You misunderstand the purpose of MIME. It is a way of standardizing
the encapsulation of non-ascii information and references inside of an
RFC-822 mail message. It allows you to do things like get cyrillic or
what have you, but more importantly, it allows things like recursive
encapsulation of your messages inside encrypting transformations, the
transmission of attachments allong with documents, mailing HTML,
embedding external references in mail (i.e. "Click here to get a copy
of my latest program) and dozens of other significant things. MIME and
HTML are complementary to each other -- HTTP is one way of
transporting HTML, but with MIME you can see a Web page, cut it out,
paste it into your MIME aware gee-whiz mailer, and send it to someone
who could then treat it just like he was looking at the Web, provided
he, too, had a good enough MIME capable reader. You could send out
your latest document, in parallel, in postscript and in Word format
(or whatever) so that lots of people could read it and prepend an
explanatory document describing what the contents were -- some MIME
readers will then display the attachment as an icon that you could
then drag and drop into an appropriate viewer or printer.

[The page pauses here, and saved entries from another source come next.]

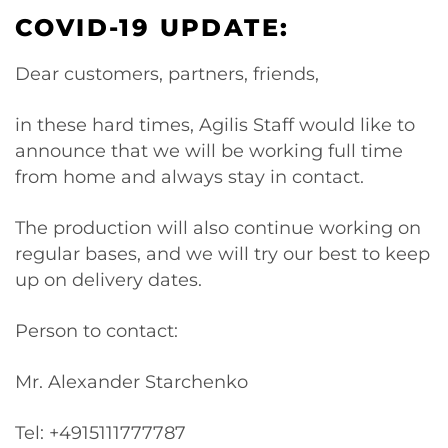
COVID-19 UPDATE:
Dear customers, partners, friends,
in these hard times, Agilis Staff would like to
announce that we will be working full time
from home and always stay in contact.
The production will also continue working on
regular bases, and we will try our best to keep
up on delivery dates.
Person to contact:
Mr. Alexander Starchenko
Tel: +4915111777787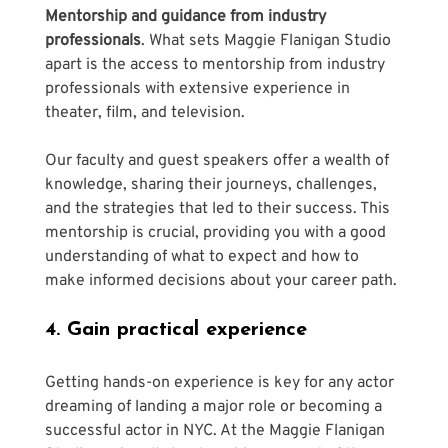
Γ
Mentorship and guidance from industry 
professionals
. What sets Maggie Flanigan Studio 
apart is the access to mentorship from industry 
professionals with extensive experience in 
theater, film, and television. 
Our faculty and guest speakers offer a wealth of 
knowledge, sharing their journeys, challenges, 
and the strategies that led to their success. This 
mentorship is crucial, providing you with a good 
understanding of what to expect and how to 
make informed decisions about your career path.
4. Gain practical experience
Getting hands-on experience is key for any actor 
dreaming of landing a major role or becoming a 
successful actor in NYC. At the Maggie Flanigan 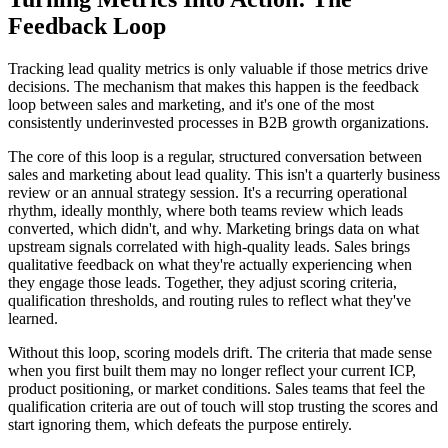
Feedback Loop
Tracking lead quality metrics is only valuable if those metrics drive
decisions. The mechanism that makes this happen is the feedback
loop between sales and marketing, and it's one of the most
consistently underinvested processes in B2B growth organizations.
The core of this loop is a regular, structured conversation between
sales and marketing about lead quality. This isn't a quarterly business
review or an annual strategy session. It's a recurring operational
rhythm, ideally monthly, where both teams review which leads
converted, which didn't, and why. Marketing brings data on what
upstream signals correlated with high-quality leads. Sales brings
qualitative feedback on what they're actually experiencing when
they engage those leads. Together, they adjust scoring criteria,
qualification thresholds, and routing rules to reflect what they've
learned.
Without this loop, scoring models drift. The criteria that made sense
when you first built them may no longer reflect your current ICP,
product positioning, or market conditions. Sales teams that feel the
qualification criteria are out of touch will stop trusting the scores and
start ignoring them, which defeats the purpose entirely.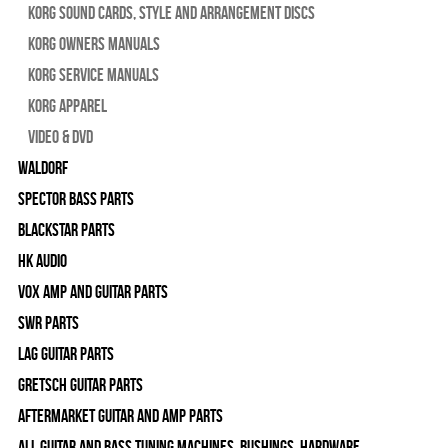
Korg Sound Cards, Style and Arrangement Discs
Korg Owners Manuals
Korg Service Manuals
Korg Apparel
Video & DVD
WALDORF
Spector Bass Parts
Blackstar Parts
HK Audio
Vox Amp and Guitar Parts
SWR Parts
Lag Guitar Parts
Gretsch Guitar Parts
Aftermarket Guitar and Amp Parts
All Guitar and Bass Tuning Machines, Bushings, Hardware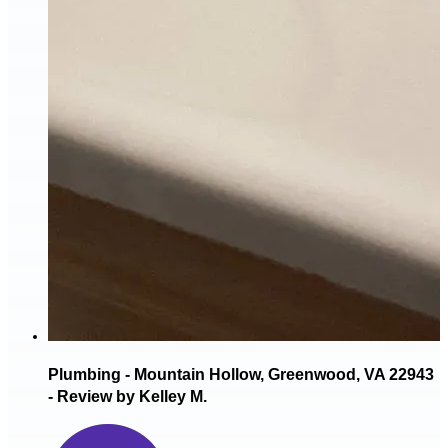
Plumbing - Mountain Hollow, Greenwood, VA 22943
- Review by Kelley M.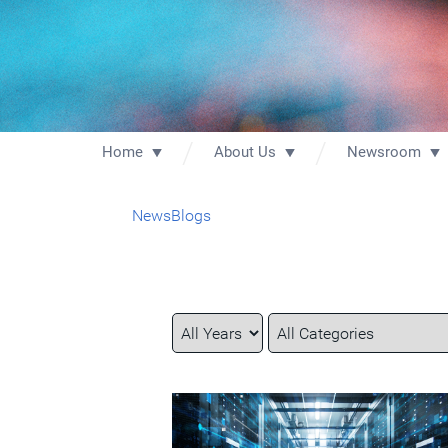
Home
About Us
Newsroom
News
Blogs
Year
Category
Keywords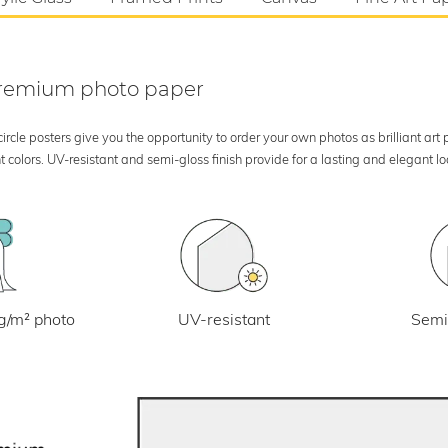
 premium photo paper
rcle posters give you the opportunity to order your own photos as brilliant art
 colors. UV-resistant and semi-gloss finish provide for a lasting and elegant 
UV-resistant
g/m² photo
Semi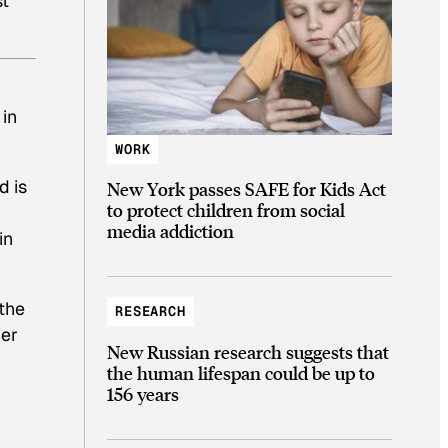
st
 in
WORK
d is
New York passes SAFE for Kids Act
to protect children from social
media addiction
in
the
RESEARCH
ber
New Russian research suggests that
the human lifespan could be up to
156 years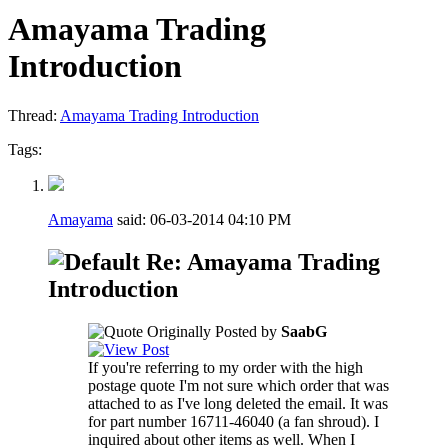
Amayama Trading
Introduction
Thread:
Amayama Trading Introduction
Tags:
Amayama
said:
06-03-2014
04:10 PM
Re: Amayama Trading
Introduction
Originally Posted by
SaabG
If you're referring to my order with the high
postage quote I'm not sure which order that was
attached to as I've long deleted the email. It was
for part number 16711-46040 (a fan shroud). I
inquired about other items as well. When I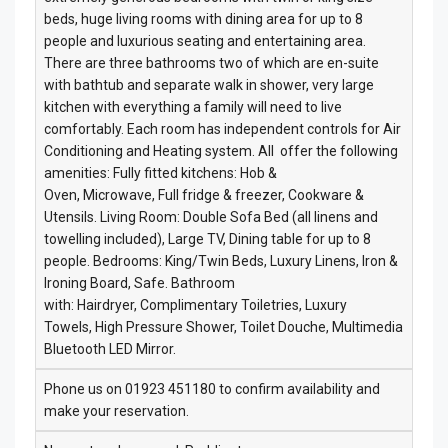
beds, huge living rooms with dining area for up to 8
people and luxurious seating and entertaining area.
There are three bathrooms two of which are en-suite
with bathtub and separate walk in shower, very large
kitchen with everything a family will need to live
comfortably. Each room has independent controls for Air
Conditioning and Heating system. All offer the following
amenities: Fully fitted kitchens: Hob &
Oven, Microwave, Full fridge & freezer, Cookware &
Utensils. Living Room: Double Sofa Bed (all linens and
towelling included), Large TV, Dining table for up to 8
people. Bedrooms: King/Twin Beds, Luxury Linens, Iron &
Ironing Board, Safe. Bathroom
with: Hairdryer, Complimentary Toiletries, Luxury
Towels, High Pressure Shower, Toilet Douche, Multimedia
Bluetooth LED Mirror.
Phone us on 01923 451180 to confirm availability and
make your reservation.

MIME is a general infrastructural mechanism for this and more. Its a
bit of a toy right now on mailing lists because too many people lack
MIME capable readers, but in environments where MIME is universally
used it has already taken over and is a fundamental part of the way
people do business. Once you've seen a secretary who barely
understands anything drag a spreadsheet into a mail message and send
it to someone on another continent who, equally ignorantly, just
double-clicks on it and then has the spreadsheet program launch, you
will understand what the point of MIME is.

Without a MIME capable reader you can't do any of these things, of
course. Even with one, you might not initially see any benefits
because you might be using a mediocre reader or you might not have any
correspondants who do snazzy things. However, MIME is rapidly being
deployed and is going to be universal within a couple of years. Its
not just a silly way to sign your name with a GIF.

> Like it or not, we are now in a mostly-ASCII Net environment.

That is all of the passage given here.